Dez empresas estão incluídas no processo
Além do Grupo Casas Bahia S.A., o pedido abrange nove empresas responsáveis por operações de comércio eletrônico, tecnologia, logística, serviços e fabricação de móveis:
- ASAP Log — Logística e Soluções Ltda.;
- ASAP Log Ltda.;
- CNT Soluções em Negócios Digitais e Logística Ltda.;
- Cntlog Express Logística e Transporte Ltda.;
- Globex Administração e Serviços Ltda.;
- Cnova Comércio Eletrônico S.A.;
- Integra Soluções para Varejo Digital Ltda.;
- Casas Bahia Tecnologia Ltda.;
- Indústria de Móveis Bartira Ltda.
Após a análise inicial do pedido, a Justiça poderá autorizar o processamento da recuperação. Caso isso ocorra, o grupo terá de apresentar um plano com as condições propostas para pagamento e reorganização das dívidas, que será submetido aos credores.
Companhia anuncia mudanças na direção
No mesmo dia do pedido, a Casas Bahia informou alterações na alta administração. Fábio Spina deixou o cargo de vice-presidente Jurídico e Tributário, mas continuará prestando consultoria durante a reestruturação.

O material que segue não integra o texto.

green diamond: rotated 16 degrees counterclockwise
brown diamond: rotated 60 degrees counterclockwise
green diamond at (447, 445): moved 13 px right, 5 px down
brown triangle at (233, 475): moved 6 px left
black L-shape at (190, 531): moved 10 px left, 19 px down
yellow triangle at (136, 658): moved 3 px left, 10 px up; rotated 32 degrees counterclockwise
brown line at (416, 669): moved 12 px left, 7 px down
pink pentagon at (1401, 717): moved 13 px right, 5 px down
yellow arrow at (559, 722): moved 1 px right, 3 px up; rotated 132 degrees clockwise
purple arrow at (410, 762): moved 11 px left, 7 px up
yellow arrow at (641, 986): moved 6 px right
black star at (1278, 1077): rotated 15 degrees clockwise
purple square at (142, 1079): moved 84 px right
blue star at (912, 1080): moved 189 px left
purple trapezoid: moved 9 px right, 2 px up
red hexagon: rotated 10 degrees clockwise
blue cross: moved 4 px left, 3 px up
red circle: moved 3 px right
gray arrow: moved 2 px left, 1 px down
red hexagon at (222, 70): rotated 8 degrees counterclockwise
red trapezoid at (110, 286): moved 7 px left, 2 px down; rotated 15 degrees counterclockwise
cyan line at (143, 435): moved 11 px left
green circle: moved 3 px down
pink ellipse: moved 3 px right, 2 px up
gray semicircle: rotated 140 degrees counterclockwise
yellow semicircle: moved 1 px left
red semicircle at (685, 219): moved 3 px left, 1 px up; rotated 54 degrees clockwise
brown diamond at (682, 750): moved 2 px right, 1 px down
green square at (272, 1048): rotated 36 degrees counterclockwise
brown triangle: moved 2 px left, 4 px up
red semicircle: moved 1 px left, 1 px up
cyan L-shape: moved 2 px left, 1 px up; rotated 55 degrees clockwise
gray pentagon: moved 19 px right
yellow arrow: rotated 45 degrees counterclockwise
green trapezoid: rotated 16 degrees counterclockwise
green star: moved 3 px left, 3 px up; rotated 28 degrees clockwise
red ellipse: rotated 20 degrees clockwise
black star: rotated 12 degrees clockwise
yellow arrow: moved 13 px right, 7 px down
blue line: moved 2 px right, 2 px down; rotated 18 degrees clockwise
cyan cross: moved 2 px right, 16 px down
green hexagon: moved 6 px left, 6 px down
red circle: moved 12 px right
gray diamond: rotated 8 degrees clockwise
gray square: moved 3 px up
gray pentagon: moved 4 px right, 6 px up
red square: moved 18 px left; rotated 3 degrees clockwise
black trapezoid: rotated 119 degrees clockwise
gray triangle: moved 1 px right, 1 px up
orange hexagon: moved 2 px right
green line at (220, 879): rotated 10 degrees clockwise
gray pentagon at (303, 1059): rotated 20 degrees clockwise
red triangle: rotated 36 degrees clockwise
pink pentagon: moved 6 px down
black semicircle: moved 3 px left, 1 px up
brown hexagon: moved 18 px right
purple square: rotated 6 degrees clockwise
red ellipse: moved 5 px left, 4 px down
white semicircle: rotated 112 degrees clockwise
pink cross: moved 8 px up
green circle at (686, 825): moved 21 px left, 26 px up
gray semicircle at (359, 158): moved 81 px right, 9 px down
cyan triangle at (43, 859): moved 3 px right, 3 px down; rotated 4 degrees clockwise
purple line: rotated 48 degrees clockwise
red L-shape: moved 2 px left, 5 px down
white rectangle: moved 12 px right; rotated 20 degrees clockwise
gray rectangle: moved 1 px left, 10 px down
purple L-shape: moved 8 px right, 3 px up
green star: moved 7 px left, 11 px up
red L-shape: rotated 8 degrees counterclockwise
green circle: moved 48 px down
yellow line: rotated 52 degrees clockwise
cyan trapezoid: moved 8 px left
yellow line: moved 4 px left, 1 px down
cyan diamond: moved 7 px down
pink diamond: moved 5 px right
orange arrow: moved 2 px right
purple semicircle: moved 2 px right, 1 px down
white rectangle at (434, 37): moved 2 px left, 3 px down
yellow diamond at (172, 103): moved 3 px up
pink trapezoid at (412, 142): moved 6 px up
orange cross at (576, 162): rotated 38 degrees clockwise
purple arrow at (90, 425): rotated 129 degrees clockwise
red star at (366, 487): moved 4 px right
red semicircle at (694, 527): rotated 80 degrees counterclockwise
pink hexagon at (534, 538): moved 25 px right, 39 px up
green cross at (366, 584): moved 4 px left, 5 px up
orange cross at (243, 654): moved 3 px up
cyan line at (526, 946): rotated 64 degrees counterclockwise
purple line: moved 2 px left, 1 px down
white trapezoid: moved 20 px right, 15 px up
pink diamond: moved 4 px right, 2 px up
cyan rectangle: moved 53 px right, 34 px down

Sírley Lima foi escolhida para assumir a área. A executiva possui mais de 20 anos de experiência e acumula passagens por empresas como Heineken, Pernod Ricard, Souza Cruz e EY.
Os conselheiros Jackson Schneider e Rogério Calderón também deixaram seus cargos. Cláudia Quintella Woods passará a integrar o Comitê de Auditoria Estatutário, enquanto André Luiz Helmeister assumirá uma posição no Comitê de Finanças.
A companhia ainda terá de detalhar aos credores como pretende reorganizar a dívida de R$ 17,3 bilhões e financiar suas operações durante o processo.